Thanks for the hugs CC. Yes, I can accept them. Not much other “handling” from friends, but hugs I can do, go figure. I need to tell it now, spit it all out, lance the boil and let the pus out so the infection can heal. And yes, I do feel proud of me for surviving it all and getting to where I can lance the boil.
you know, people ask me all the time how can I remember things that happened when I was that young and I always think to myself how could I not remember such things. Cruelty and abuse are so harmful and of course “we” remember them and how lucky are the people who don’t have memories that young, because that means that they wer treated well. I often wonder why I was put on this earth…and people wonder why we are depressed…we have each other Immi
Tiffany Samss last blog post..Haters
There is so much I could say, but I am at a loss. It’s like you said what’s in my head with the same pace and fluidity that it’s hard to describe. I won’t go into that oh you are so strong and courageous. It’s amazing your survived” stuff because chances are it’s been said so many times it’s become cheap and rusty, each work flaking off. So, what I will say is that I am glad you blog and this world doesn’t seem so void tonight.
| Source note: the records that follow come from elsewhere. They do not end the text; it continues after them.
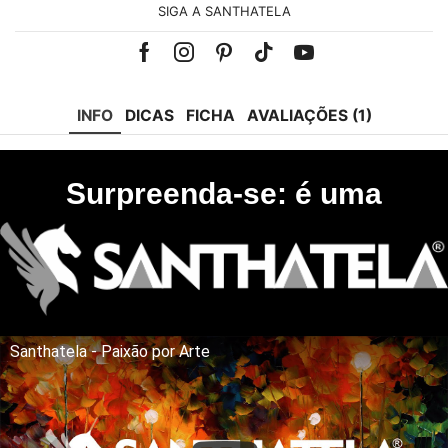
SIGA A SANTHATELA
Facebook
Instagram
Pinterest
Tik-
Youtube
tok
INFO
DICAS
FICHA
AVALIAÇÕES (1)
Surpreenda-se: é uma
Santhatela - Paixão por Arte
I am glad you have an outlet for this. I cannot even begin to imagine the hell you have been through so I won’t even attempt any words to make it less horrific. As I have mentioned to Clueless before, for every person that takes the time to comment here, there are so many more who read your posts and feel less alone. That may not be of any direct consolation to you but do know that it takes GREAT courage to do what you are doing here.
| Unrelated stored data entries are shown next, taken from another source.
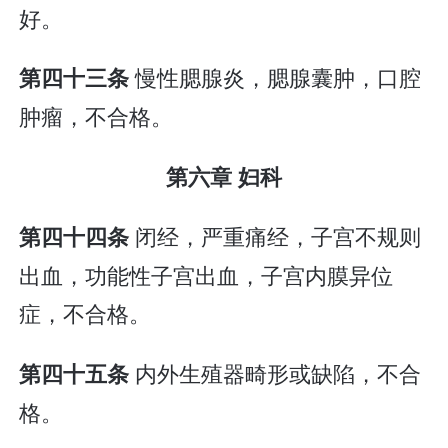
好。
慢性腮腺炎，腮腺囊肿，口腔
第四十三条
肿瘤，不合格。
第六章 妇科
闭经，严重痛经，子宫不规则
第四十四条
出血，功能性子宫出血，子宫内膜异位
症，不合格。
内外生殖器畸形或缺陷，不合
第四十五条
格。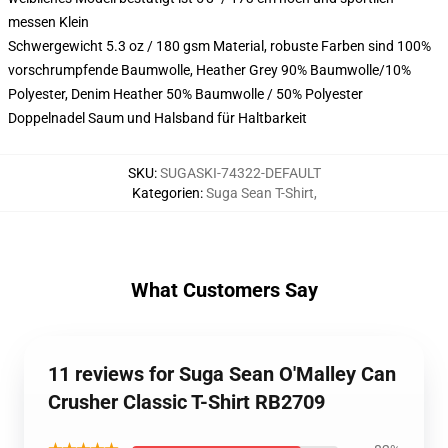
messen Klein
Schwergewicht 5.3 oz / 180 gsm Material, robuste Farben sind 100%
vorschrumpfende Baumwolle, Heather Grey 90% Baumwolle/10%
Polyester, Denim Heather 50% Baumwolle / 50% Polyester
Doppelnadel Saum und Halsband für Haltbarkeit
SKU
:
SUGASKI-74322-DEFAULT
Kategorien
:
Suga Sean T-Shirt
,
What Customers Say
11 reviews for Suga Sean O'Malley Can
Crusher Classic T-Shirt RB2709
The more we all do it, the more we share it together and the more we all form a connection - albeit a strange one since its not exactly tangible in the sense that we dont know each other in “real life” but on the other hand, we know each other in a much realer way than a lot of our “real life” friends/family do. At least for me, that is true.
Anyway…. what I’m trying to say is I am proud of you for sharing this. It couldnt have been an easy thing to do. *hugs*
unstablebloggers last blog post..big thanks to Clueless!
Wow. This is amazing. i too was abused as a child, and it’s difficult reading.
Take care.
susans last blog post..Happy Anniversary
@Tiffany - I forgot the sexual abuse and the worst of the other abuse for a good chunk of my life, repressed it. But most of the rest of it, just never put the pieces together into a coherent whole. I think people who have nothing to remember like that are so lucky too. Good thing we have each other. We’re lucky in that, at least.
@Tempy - Thanks.
It’s good to feel that if nothing else, all this horror is giving back to the world somehow in my keyboard. Makes it a bit more bearable, if that makes sense.
@Susan - It is difficult reading. Thus the trigger warning. I really hope that folks will heed it and only come to read if they are in a space they can cope. Taking care as best as I can. You too, please.
I’m sorry Immi,
I have a hard time reading this stuff too…I was abused too…I don’t think of it often anymore….I also don’t have graphic memories like you do and I’m glad of it…
I do believe though, memories or not, we can work through the trauma and move beyond it…you do whatever you need to do to get there…
love to you.
Giannas last blog post..I subject you once again to cats
I too realized I was different at a very young age. It hurt to feel I was set apart from others.
Lauras last blog post..Better Morning
@unstable - How’d I miss you there? Head screwed on wrong maybe. heheh Thanks, though
@Gianna - I’m sorry you were abused too. Not having graphic memories sounds good to me too. Thanks.
@Laura - Yes, being different, especially as a child, can really hurt. I can’t imagine it not hurting, really. Sorry you had the same.